All Case Studies
JPMorgan Chase · Senior Product Manager, Product Lead · 2021 - Present

Scaling a Self-Service Platform from 0 to 300+ Users

$4M+
Annual Cost Avoidance
1,200+
Annual Product Changes
100x
Platform Adoption Growth

Problem

Every product definition change at JPMorgan Chase required a $50K engineering project with a 6-month lead time. Business teams across 8 units had no way to update product configurations, pricing rules, or eligibility criteria without filing engineering tickets and waiting months.

This created a massive bottleneck. Product teams couldn't respond to market changes. Compliance updates lagged behind regulation timelines. The cost structure made minor changes economically irrational, so they simply didn't happen.

Research & Discovery

I mapped the end-to-end product definition lifecycle across 8 business units, interviewing 50+ stakeholders to understand where the friction lived. The core insight: 80% of changes were low-risk, repetitive updates that didn't require engineering judgment. They required engineering access.

I also discovered that product data was duplicated across 6 downstream channels with no single source of truth.

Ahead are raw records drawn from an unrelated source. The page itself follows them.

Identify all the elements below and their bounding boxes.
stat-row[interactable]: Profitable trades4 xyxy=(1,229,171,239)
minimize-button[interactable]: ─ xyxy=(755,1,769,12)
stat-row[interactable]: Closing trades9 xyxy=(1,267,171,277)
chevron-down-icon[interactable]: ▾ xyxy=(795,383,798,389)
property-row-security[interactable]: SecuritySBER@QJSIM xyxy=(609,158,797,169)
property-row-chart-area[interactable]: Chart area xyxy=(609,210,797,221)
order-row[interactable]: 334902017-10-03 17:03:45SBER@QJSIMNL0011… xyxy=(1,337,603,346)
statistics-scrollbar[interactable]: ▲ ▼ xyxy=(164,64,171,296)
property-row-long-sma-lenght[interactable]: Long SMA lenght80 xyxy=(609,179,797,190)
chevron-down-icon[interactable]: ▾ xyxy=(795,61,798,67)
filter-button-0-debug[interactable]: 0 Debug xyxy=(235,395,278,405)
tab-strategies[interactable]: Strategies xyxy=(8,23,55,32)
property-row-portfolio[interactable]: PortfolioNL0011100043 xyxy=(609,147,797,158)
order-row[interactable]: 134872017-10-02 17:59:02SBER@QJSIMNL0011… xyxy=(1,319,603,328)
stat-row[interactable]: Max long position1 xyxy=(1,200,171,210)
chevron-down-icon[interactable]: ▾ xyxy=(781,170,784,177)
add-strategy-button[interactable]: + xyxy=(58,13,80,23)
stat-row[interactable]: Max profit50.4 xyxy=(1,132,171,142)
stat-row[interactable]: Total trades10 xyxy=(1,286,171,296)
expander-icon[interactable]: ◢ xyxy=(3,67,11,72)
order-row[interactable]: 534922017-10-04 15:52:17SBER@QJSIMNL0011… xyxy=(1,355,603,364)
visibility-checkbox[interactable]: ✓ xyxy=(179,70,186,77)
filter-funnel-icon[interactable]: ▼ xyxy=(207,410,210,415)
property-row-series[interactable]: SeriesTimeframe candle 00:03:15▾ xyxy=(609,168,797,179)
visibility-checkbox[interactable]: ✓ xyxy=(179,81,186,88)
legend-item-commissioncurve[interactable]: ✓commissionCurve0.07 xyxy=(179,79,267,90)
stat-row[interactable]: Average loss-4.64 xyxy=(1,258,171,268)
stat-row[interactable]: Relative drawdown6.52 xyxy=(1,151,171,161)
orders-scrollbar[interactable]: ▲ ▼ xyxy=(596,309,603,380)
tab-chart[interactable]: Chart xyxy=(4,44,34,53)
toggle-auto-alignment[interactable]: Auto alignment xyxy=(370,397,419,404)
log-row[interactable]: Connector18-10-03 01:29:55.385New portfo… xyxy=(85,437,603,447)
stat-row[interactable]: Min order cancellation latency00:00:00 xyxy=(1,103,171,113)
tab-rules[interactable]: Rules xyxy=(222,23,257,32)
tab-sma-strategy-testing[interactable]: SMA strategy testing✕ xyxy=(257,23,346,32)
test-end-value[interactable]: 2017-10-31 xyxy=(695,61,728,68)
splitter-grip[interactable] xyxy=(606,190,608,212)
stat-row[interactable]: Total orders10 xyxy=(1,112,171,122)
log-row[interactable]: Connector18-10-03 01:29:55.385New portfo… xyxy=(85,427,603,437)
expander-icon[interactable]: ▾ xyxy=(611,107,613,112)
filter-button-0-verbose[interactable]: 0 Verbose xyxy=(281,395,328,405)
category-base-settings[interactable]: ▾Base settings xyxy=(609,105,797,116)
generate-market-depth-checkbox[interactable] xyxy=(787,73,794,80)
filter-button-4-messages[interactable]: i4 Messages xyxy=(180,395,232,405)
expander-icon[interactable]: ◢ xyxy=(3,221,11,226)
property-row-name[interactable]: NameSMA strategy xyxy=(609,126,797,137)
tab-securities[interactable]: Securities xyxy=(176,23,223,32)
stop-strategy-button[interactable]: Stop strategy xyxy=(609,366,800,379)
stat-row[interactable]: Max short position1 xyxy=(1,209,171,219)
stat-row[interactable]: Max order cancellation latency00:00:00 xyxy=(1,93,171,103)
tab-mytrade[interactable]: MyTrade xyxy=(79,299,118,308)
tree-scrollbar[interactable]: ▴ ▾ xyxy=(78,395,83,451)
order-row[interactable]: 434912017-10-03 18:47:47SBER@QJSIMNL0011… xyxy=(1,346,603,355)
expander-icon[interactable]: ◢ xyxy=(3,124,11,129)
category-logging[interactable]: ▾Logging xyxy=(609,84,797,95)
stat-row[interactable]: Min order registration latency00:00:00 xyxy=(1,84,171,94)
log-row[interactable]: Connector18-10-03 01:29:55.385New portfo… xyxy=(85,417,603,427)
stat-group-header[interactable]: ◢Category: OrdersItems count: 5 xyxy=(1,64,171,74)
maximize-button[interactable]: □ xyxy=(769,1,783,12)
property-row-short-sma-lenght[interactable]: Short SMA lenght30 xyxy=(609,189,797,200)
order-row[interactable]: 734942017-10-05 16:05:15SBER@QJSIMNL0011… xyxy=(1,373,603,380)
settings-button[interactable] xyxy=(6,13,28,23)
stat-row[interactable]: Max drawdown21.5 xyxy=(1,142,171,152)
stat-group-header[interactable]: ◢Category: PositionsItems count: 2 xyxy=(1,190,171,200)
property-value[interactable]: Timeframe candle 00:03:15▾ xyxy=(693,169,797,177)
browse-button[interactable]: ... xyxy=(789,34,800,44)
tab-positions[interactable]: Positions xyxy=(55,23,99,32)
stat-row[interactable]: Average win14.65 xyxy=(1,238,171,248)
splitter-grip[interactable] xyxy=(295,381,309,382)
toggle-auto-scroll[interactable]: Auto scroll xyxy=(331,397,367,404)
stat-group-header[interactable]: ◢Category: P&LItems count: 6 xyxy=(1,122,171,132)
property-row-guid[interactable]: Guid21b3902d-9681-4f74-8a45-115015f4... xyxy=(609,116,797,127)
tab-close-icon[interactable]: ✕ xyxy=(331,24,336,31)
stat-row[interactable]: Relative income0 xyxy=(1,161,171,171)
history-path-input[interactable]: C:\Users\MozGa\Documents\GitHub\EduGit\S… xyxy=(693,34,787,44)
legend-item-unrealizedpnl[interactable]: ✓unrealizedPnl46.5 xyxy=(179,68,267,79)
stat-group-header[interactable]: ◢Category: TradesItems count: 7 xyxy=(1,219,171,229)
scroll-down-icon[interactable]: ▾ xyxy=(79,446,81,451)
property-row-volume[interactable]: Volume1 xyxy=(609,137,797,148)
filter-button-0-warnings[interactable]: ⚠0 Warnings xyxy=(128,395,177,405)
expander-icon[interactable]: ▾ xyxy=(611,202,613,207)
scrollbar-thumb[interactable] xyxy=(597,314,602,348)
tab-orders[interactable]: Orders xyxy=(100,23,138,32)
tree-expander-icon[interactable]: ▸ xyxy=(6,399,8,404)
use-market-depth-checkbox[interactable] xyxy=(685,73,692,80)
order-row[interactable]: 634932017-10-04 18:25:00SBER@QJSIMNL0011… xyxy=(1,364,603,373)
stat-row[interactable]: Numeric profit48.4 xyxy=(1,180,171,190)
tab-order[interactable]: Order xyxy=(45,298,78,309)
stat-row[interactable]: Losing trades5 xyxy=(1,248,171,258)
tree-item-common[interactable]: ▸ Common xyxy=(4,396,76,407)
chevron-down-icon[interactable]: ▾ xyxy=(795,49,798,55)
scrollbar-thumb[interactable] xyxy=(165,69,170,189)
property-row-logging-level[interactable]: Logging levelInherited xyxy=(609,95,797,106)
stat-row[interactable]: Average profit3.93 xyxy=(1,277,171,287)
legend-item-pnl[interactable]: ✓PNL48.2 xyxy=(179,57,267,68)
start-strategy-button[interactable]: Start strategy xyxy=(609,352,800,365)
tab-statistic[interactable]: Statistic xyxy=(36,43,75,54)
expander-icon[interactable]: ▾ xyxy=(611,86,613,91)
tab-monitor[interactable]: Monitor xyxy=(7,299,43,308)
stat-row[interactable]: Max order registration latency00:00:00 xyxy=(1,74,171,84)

Teams were maintaining parallel spreadsheets, leading to configuration drift and compliance exposure.

Approach

Rather than building a traditional admin tool, I designed a self-service platform with a risk-based change framework. Low-risk changes (metadata updates, standard pricing) flow through automated approval. High-risk changes (new product types, regulatory-impacting rules) route through controlled release trains with compliance review.

The architecture centered on a single source of truth for 180+ product definitions, consumed by all 6 channels through APIs. This meant a change made once propagated everywhere. No more configuration drift.

Solution

The platform launched with a small pilot of 10 users in one business unit. I designed the onboarding experience to be self-service: guided workflows, inline validation, and preview capabilities so users could see exactly what would change before committing.

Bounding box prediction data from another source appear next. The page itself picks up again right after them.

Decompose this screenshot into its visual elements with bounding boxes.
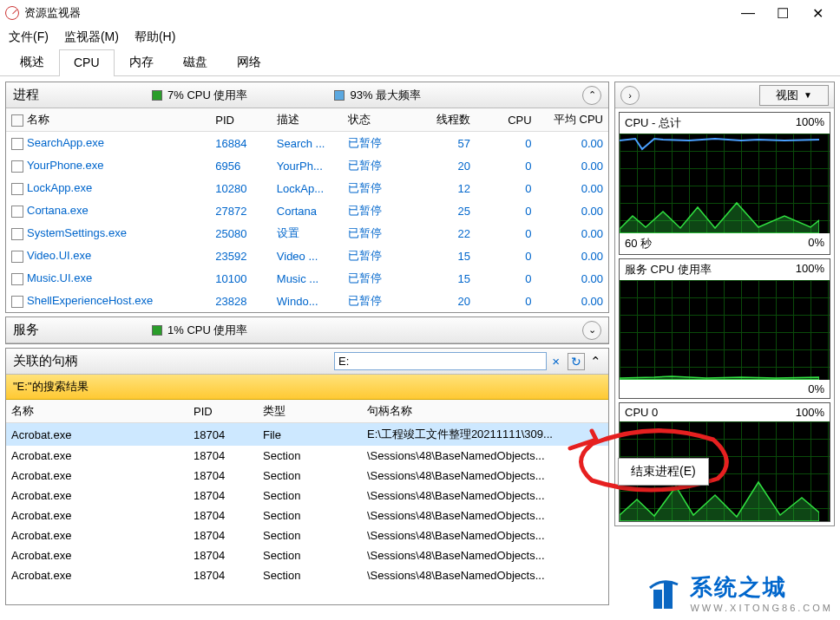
table-row[interactable]: Video.UI.exe23592Video ...已暂停1500.00 (6, 245, 608, 267)
table-row[interactable]: Acrobat.exe18704Section\Sessions\48\Base… (6, 446, 608, 466)
tab-overview[interactable]: 概述 (5, 49, 59, 75)
graph-area (620, 134, 830, 233)
table-row[interactable]: Cortana.exe27872Cortana已暂停2500.00 (6, 199, 608, 222)
checkbox[interactable] (11, 138, 23, 150)
svg-rect-0 (653, 590, 662, 609)
menu-file[interactable]: 文件(F) (9, 29, 49, 45)
checkbox[interactable] (11, 296, 23, 308)
graph-controls: › 视图▼ (615, 82, 834, 108)
tab-cpu[interactable]: CPU (59, 49, 115, 76)
graph-title: 服务 CPU 使用率 (625, 262, 712, 277)
watermark-name: 系统之城 (690, 572, 833, 603)
minimize-button[interactable]: — (731, 1, 765, 25)
handles-table: 名称 PID 类型 句柄名称 Acrobat.exe18704FileE:\工程… (6, 400, 608, 585)
table-row[interactable]: Acrobat.exe18704FileE:\工程竣工文件整理20211111\… (6, 423, 608, 447)
table-row[interactable]: Acrobat.exe18704Section\Sessions\48\Base… (6, 506, 608, 525)
handles-panel: 关联的句柄 × ↻ ⌃ "E:"的搜索结果 名称 PID 类型 句柄名称 Acr… (5, 348, 609, 605)
processes-header[interactable]: 进程 7% CPU 使用率 93% 最大频率 ⌃ (6, 82, 608, 108)
cpu-usage-icon (152, 90, 162, 101)
window-title: 资源监视器 (24, 5, 731, 21)
table-row[interactable]: Music.UI.exe10100Music ...已暂停1500.00 (6, 267, 608, 290)
hcol-handle[interactable]: 句柄名称 (362, 400, 608, 423)
table-row[interactable]: YourPhone.exe6956YourPh...已暂停2000.00 (6, 154, 608, 177)
menu-help[interactable]: 帮助(H) (135, 29, 175, 45)
col-status[interactable]: 状态 (343, 108, 404, 132)
svg-rect-1 (664, 583, 673, 609)
graph-title: CPU - 总计 (625, 115, 681, 131)
graph-foot-right: 0% (808, 236, 824, 251)
watermark-url: WWW.XITONG86.COM (690, 603, 833, 613)
checkbox[interactable] (11, 160, 23, 173)
services-panel: 服务 1% CPU 使用率 ⌄ (5, 317, 609, 344)
processes-panel: 进程 7% CPU 使用率 93% 最大频率 ⌃ 名称 PID 描述 状态 线程… (5, 82, 609, 313)
menu-end-process[interactable]: 结束进程(E) (631, 464, 696, 480)
graph-max: 100% (796, 115, 824, 131)
services-header[interactable]: 服务 1% CPU 使用率 ⌄ (6, 317, 608, 343)
table-row[interactable]: SystemSettings.exe25080设置已暂停2200.00 (6, 222, 608, 245)
search-results-label: "E:"的搜索结果 (6, 375, 608, 400)
expand-icon[interactable]: › (620, 86, 640, 105)
checkbox[interactable] (11, 228, 23, 240)
handles-header: 关联的句柄 × ↻ ⌃ (6, 349, 608, 375)
collapse-icon[interactable]: ⌃ (582, 86, 601, 105)
services-title: 服务 (13, 322, 152, 338)
table-row[interactable]: Acrobat.exe18704Section\Sessions\48\Base… (6, 466, 608, 486)
tab-disk[interactable]: 磁盘 (168, 49, 222, 75)
table-row[interactable]: Acrobat.exe18704Section\Sessions\48\Base… (6, 545, 608, 565)
graph-cpu-total: CPU - 总计100% 60 秒0% (619, 112, 830, 255)
graph-max: 100% (796, 406, 824, 419)
processes-title: 进程 (13, 87, 152, 103)
graph-foot-right: 0% (808, 382, 824, 395)
graph-service-cpu: 服务 CPU 使用率100% 0% (619, 258, 830, 399)
tabs: 概述 CPU 内存 磁盘 网络 (0, 49, 840, 76)
watermark-logo-icon (645, 574, 683, 612)
context-menu: 结束进程(E) (618, 458, 709, 486)
max-freq-text: 93% 最大频率 (350, 88, 421, 103)
service-cpu-text: 1% CPU 使用率 (167, 323, 247, 338)
col-pid[interactable]: PID (210, 108, 272, 132)
watermark: 系统之城 WWW.XITONG86.COM (645, 572, 833, 613)
col-avgcpu[interactable]: 平均 CPU (537, 108, 608, 132)
checkbox[interactable] (11, 183, 23, 195)
collapse-icon[interactable]: ⌃ (590, 354, 601, 369)
checkbox-all[interactable] (11, 114, 23, 127)
table-row[interactable]: Acrobat.exe18704Section\Sessions\48\Base… (6, 525, 608, 545)
tab-memory[interactable]: 内存 (115, 49, 168, 75)
collapse-icon[interactable]: ⌄ (582, 321, 601, 340)
service-cpu-icon (152, 325, 162, 336)
table-row[interactable]: SearchApp.exe16884Search ...已暂停5700.00 (6, 132, 608, 155)
hcol-type[interactable]: 类型 (258, 400, 362, 423)
hcol-name[interactable]: 名称 (6, 400, 188, 423)
graph-area (620, 280, 830, 380)
table-row[interactable]: Acrobat.exe18704Section\Sessions\48\Base… (6, 486, 608, 506)
refresh-icon[interactable]: ↻ (568, 353, 585, 370)
graph-max: 100% (796, 262, 824, 277)
tab-network[interactable]: 网络 (222, 49, 276, 75)
checkbox[interactable] (11, 251, 23, 263)
checkbox[interactable] (11, 206, 23, 218)
col-desc[interactable]: 描述 (272, 108, 343, 132)
cpu-usage-text: 7% CPU 使用率 (167, 88, 247, 103)
table-row[interactable]: LockApp.exe10280LockAp...已暂停1200.00 (6, 177, 608, 199)
app-icon (5, 6, 19, 20)
maximize-button[interactable]: ☐ (765, 1, 800, 25)
search-input[interactable] (334, 352, 547, 370)
table-row[interactable]: Acrobat.exe18704Section\Sessions\48\Base… (6, 565, 608, 585)
titlebar: 资源监视器 — ☐ ✕ (0, 0, 840, 26)
close-button[interactable]: ✕ (800, 1, 835, 25)
col-name[interactable]: 名称 (6, 108, 210, 132)
max-freq-icon (334, 90, 345, 101)
table-row[interactable]: ShellExperienceHost.exe23828Windo...已暂停2… (6, 290, 608, 312)
col-cpu[interactable]: CPU (476, 108, 537, 132)
clear-icon[interactable]: × (547, 354, 565, 369)
hcol-pid[interactable]: PID (188, 400, 258, 423)
graph-title: CPU 0 (625, 406, 658, 419)
view-button[interactable]: 视图▼ (759, 85, 829, 106)
menu-monitor[interactable]: 监视器(M) (64, 29, 119, 45)
checkbox[interactable] (11, 273, 23, 285)
menubar: 文件(F) 监视器(M) 帮助(H) (0, 26, 840, 49)
processes-table: 名称 PID 描述 状态 线程数 CPU 平均 CPU SearchApp.ex… (6, 108, 608, 312)
graph-foot-left: 60 秒 (625, 236, 652, 251)
col-threads[interactable]: 线程数 (404, 108, 476, 132)
dropdown-icon: ▼ (804, 90, 812, 100)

We built an integration orchestration layer (Product Adapter) that connects the strategic platform to downstream activation systems and systems of record, digitizing data flows between modern APIs and back-office systems. This allowed us to modernize the user experience without requiring downstream systems to change, a critical constraint in enterprise environments.

Impact

The platform scaled from 0 to 300+ active users across 8 business units. It now processes 1,200+ annual product definition changes (100+ per month) and handles 300K+ API calls annually across 15 downstream integrations.

The $4M+ annual cost avoidance comes from eliminating engineering project costs for routine changes. But the bigger impact was velocity: changes that took 6 months now take hours. Teams can respond to regulatory updates, competitive moves, and client needs in near real-time.

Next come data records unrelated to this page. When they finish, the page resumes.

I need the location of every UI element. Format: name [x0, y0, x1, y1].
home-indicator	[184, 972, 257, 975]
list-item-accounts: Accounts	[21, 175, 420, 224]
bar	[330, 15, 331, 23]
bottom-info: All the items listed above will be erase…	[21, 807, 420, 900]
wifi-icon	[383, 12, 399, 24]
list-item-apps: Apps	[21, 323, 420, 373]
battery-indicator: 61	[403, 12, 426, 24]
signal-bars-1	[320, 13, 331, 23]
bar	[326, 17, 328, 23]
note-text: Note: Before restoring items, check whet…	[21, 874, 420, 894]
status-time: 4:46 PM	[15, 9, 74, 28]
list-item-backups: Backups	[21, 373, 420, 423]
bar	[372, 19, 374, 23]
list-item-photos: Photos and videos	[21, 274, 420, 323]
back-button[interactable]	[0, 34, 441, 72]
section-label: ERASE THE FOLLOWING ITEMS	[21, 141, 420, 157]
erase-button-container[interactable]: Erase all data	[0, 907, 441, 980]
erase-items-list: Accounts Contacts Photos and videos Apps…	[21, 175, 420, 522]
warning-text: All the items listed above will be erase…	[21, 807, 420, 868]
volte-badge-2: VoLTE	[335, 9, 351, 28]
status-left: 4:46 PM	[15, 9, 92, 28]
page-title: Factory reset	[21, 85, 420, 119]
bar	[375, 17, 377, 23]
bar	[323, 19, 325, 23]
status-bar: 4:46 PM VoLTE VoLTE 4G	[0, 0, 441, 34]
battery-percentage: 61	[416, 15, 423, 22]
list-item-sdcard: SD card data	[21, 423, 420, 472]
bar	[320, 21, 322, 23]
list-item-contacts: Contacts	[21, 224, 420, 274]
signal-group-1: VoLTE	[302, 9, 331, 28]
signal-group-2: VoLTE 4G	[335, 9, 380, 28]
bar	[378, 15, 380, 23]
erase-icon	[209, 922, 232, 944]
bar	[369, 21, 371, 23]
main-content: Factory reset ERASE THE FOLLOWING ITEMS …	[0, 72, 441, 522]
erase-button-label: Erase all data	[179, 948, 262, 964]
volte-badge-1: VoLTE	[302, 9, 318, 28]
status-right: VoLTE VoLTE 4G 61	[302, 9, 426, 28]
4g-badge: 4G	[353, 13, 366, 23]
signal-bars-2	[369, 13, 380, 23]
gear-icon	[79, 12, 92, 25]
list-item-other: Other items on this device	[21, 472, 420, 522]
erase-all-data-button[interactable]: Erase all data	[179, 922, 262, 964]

Over 3 consecutive years, we maintained zero critical audit findings, proving that self-service and governance aren't mutually exclusive when you design the right controls into the platform.

Reflection

The biggest lesson was that enterprise platform adoption is a trust problem, not a technology problem. Users needed to see that self-service changes wouldn't create compliance risk before they'd abandon their spreadsheets.

Building the risk-based change framework, rather than a simple approval workflow, was the key architectural decision. It let us move fast on low-risk changes while maintaining control where it mattered.